- **Instructions to follow**
Each line of the entries that mentions the string "практических" needs to be reported.

- **Data supplied**

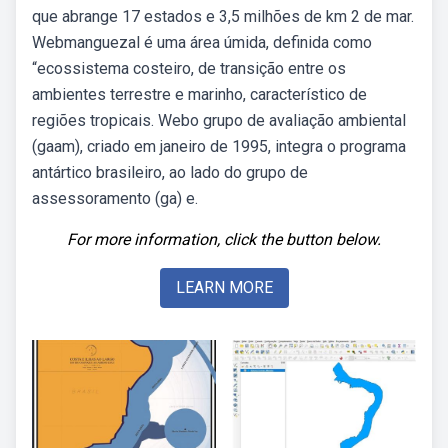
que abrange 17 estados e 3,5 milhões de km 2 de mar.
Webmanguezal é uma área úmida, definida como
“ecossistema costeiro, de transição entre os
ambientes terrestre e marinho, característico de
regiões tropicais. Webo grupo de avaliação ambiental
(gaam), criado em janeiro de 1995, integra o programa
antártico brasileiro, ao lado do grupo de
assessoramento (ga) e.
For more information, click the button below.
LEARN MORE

==

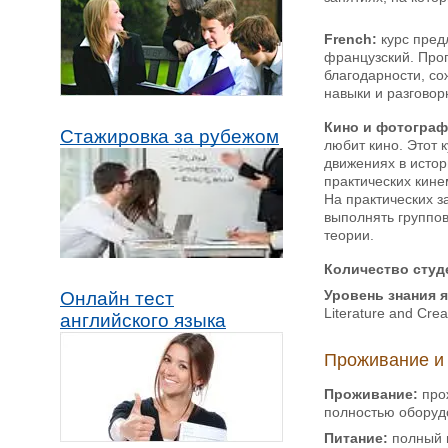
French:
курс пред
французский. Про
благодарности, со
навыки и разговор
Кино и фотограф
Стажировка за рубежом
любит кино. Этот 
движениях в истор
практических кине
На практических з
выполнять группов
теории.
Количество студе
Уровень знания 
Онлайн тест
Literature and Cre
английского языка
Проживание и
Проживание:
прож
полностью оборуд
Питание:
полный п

--

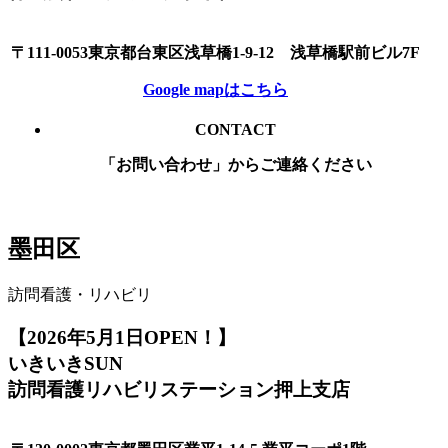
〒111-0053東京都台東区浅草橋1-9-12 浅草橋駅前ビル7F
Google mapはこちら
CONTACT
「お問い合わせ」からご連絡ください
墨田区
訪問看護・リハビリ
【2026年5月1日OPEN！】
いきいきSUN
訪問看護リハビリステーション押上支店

- **Result of the exercise**
практических кине
На практических з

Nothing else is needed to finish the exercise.